Question

If $A=\left(\begin{array}{cc}1& 2\\ 3& 4\end{array}\right)$, find $f\left(A\right)$ where $f\left(x\right)=2x^2-3x+5$.

Answer 1

Step1: Calculating the matrix $A^2$.

For $x=A$, $f\left(x\right)=2x^2-3x+5$ becomes $f\left(A\right)=2A^2-3A+5I$.

Multiply the matrix $A$ by itself to obtain the matrix $A^2$.

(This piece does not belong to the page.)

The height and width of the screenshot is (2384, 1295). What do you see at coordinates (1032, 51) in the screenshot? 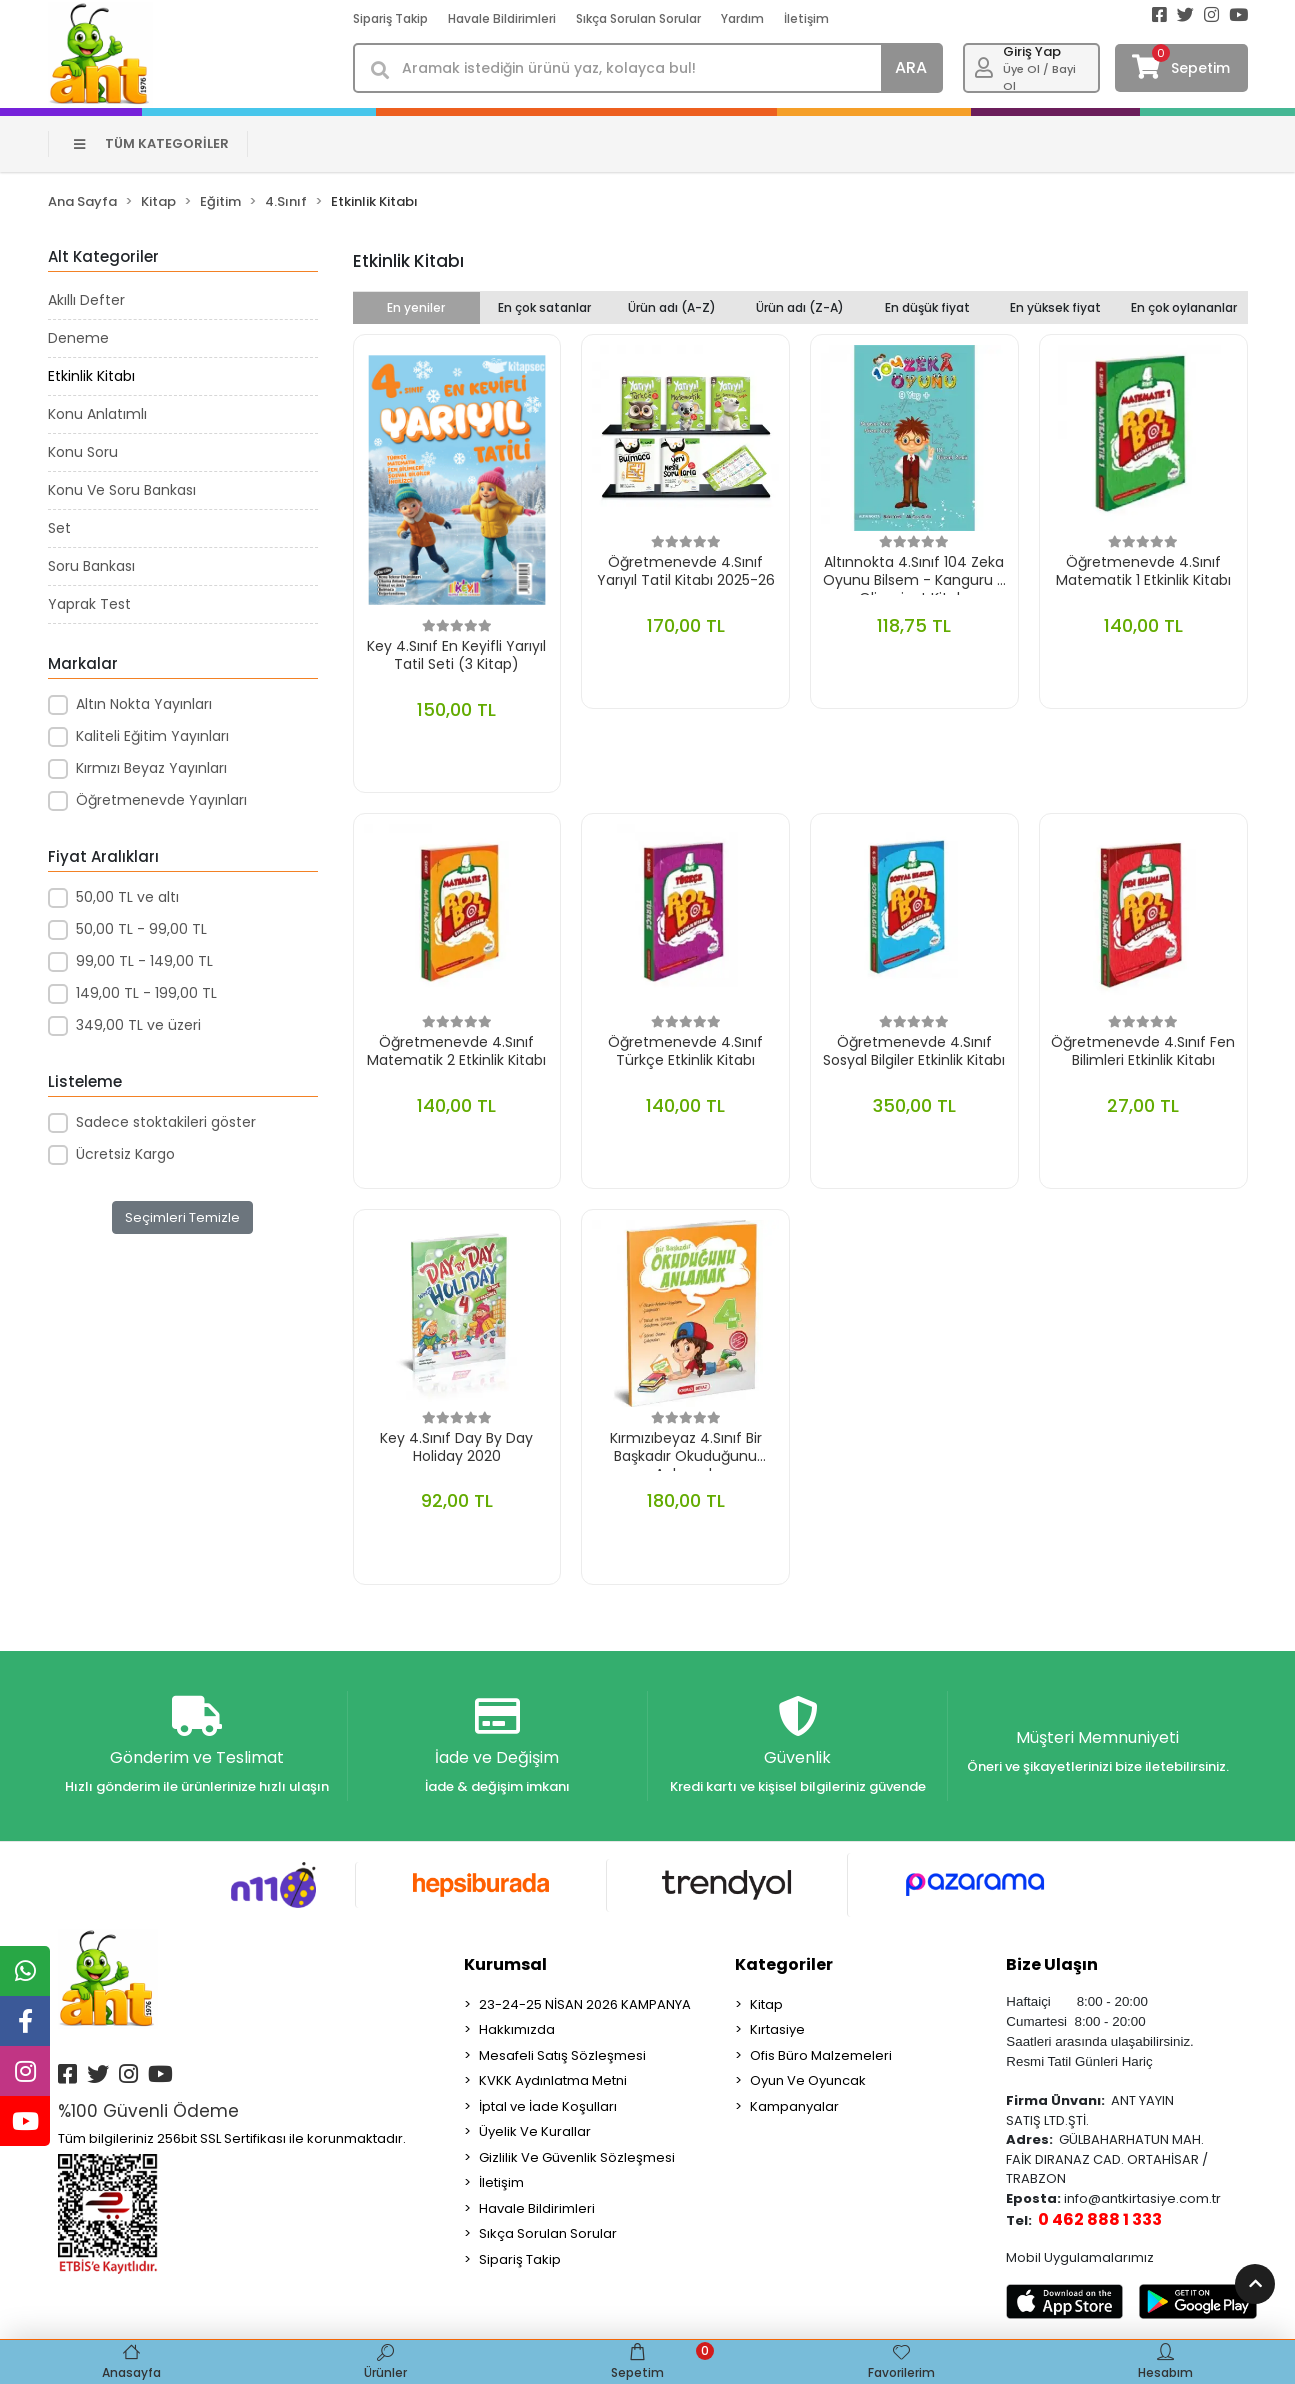
I see `Giriş Yap` at bounding box center [1032, 51].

$\begin{array}{rcl}{A}^2& =& A\times A\\ & \Rightarrow & A^2=\left(\begin{array}{cc}1& 2\\ 3& 4\end{array}\right)\times \left(\begin{array}{cc}1& 2\\ 3& 4\end{array}\right)\\ & \Rightarrow & A^2=\left(\begin{array}{cc}1\left(1\right)+2\left(3\right)& 1\left(2\right)+2\left(4\right)\\ 3\left(1\right)+4\left(3\right)& 3\left(2\right)+4\left(4\right)\end{array}\right)\\ \therefore A^2& =& \left(\begin{array}{cc}7& 10\\ 15& 22\end{array}\right)\end{array}$

Step2: Evaluating $2A^2-3A+5I$.

The identity matrix of order 2 is defined as $I=\left(\begin{array}{cc}1& 0\\ 0& 1\end{array}\right)$. Therefore, $5I=\left(\begin{array}{cc}5·1& 5·0\\ 5·0& 5·1\end{array}\right)=\left(\begin{array}{cc}5& 0\\ 0& 5\end{array}\right)$.

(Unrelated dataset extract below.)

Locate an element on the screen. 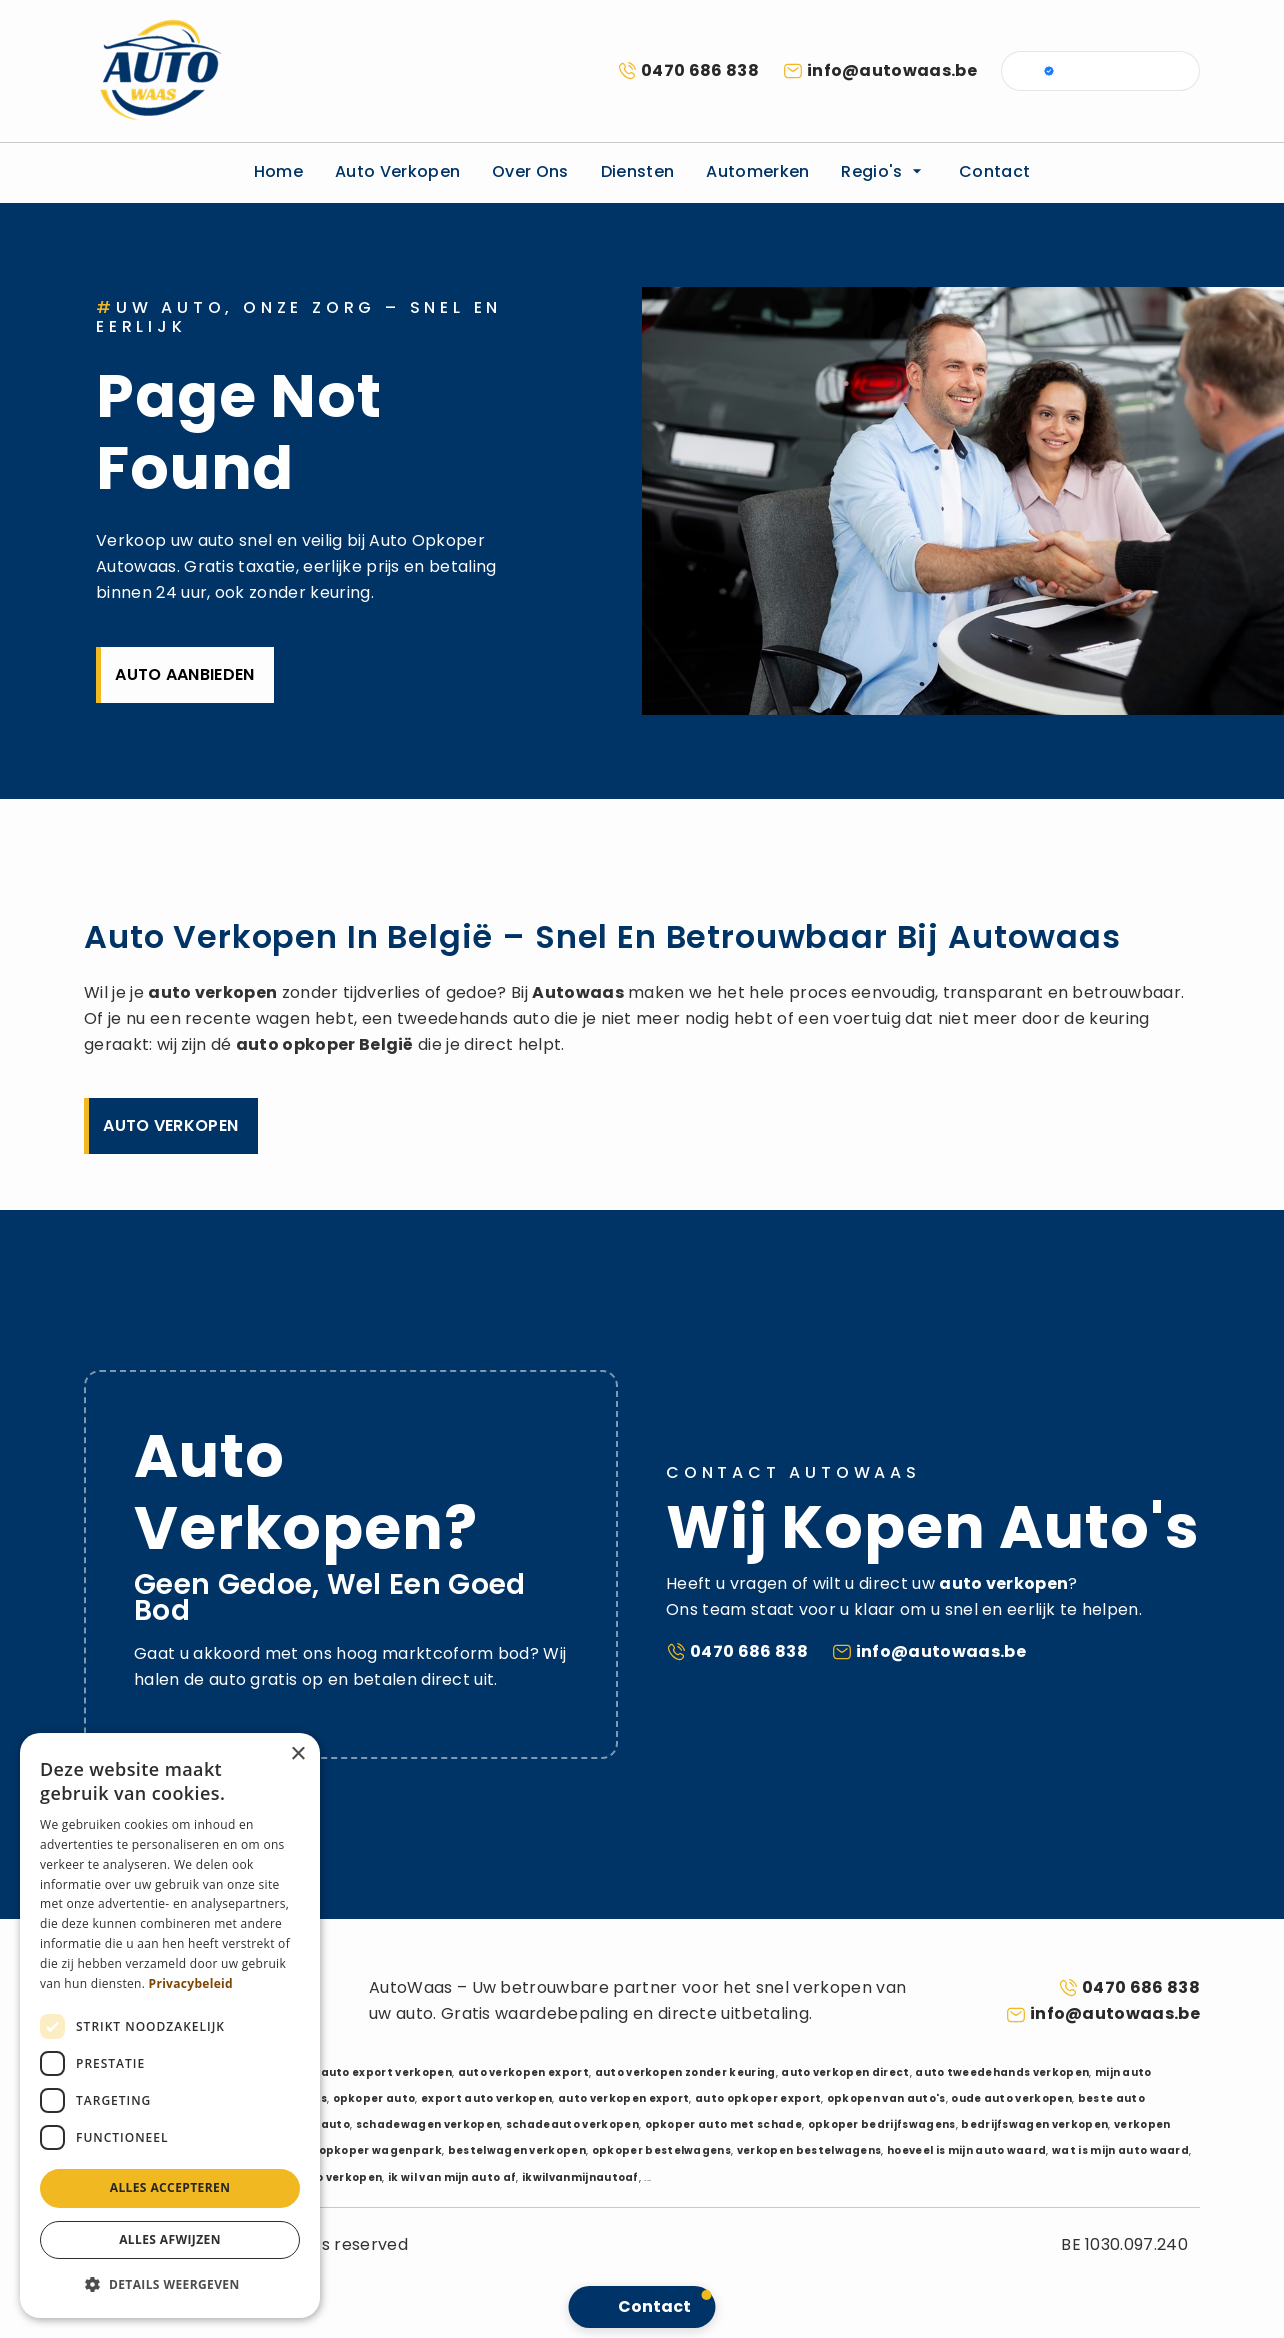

Substitute $\begin{array}{rcl}{A}^2& =& \left(\begin{array}{cc}7& 10\\ 15& 22\end{array}\right)\end{array}$, $5I=\left(\begin{array}{cc}5& 0\\ 0& 5\end{array}\right)$ and $A=\left(\begin{array}{cc}1& 2\\ 3& 4\end{array}\right)$ in $2A^2-3A+5I$ and simplify to obtain $f\left(A\right)$.

$\begin{array}{rcl}2A^2-3A+5I& =& 2\left(\begin{array}{cc}7& 10\\ 15& 22\end{array}\right)-3\left(\begin{array}{cc}1& 2\\ 3& 4\end{array}\right)+\left(\begin{array}{cc}5& 0\\ 0& 5\end{array}\right)\\ & \Rightarrow & 2A^2-3A+5I=\left(\begin{array}{cc}14& 20\\ 30& 44\end{array}\right)+\left(\begin{array}{cc}-3& -6\\ -9& -12\end{array}\right)+\left(\begin{array}{cc}5& 0\\ 0& 5\end{array}\right)\\ & \Rightarrow & 2A^2-3A+5I=\left(\begin{array}{cc}14-3+5& 20-6+0\\ 30-9+0& 44-12+5\end{array}\right)\\ \therefore 2A^2-3A+5I& =& \left(\begin{array}{cc}16& 14\\ 21& 37\end{array}\right)\end{array}$

Final Answer: The value is $f\left(A\right)=\left(\begin{array}{cc}16& 14\\ 21& 37\end{array}\right)$.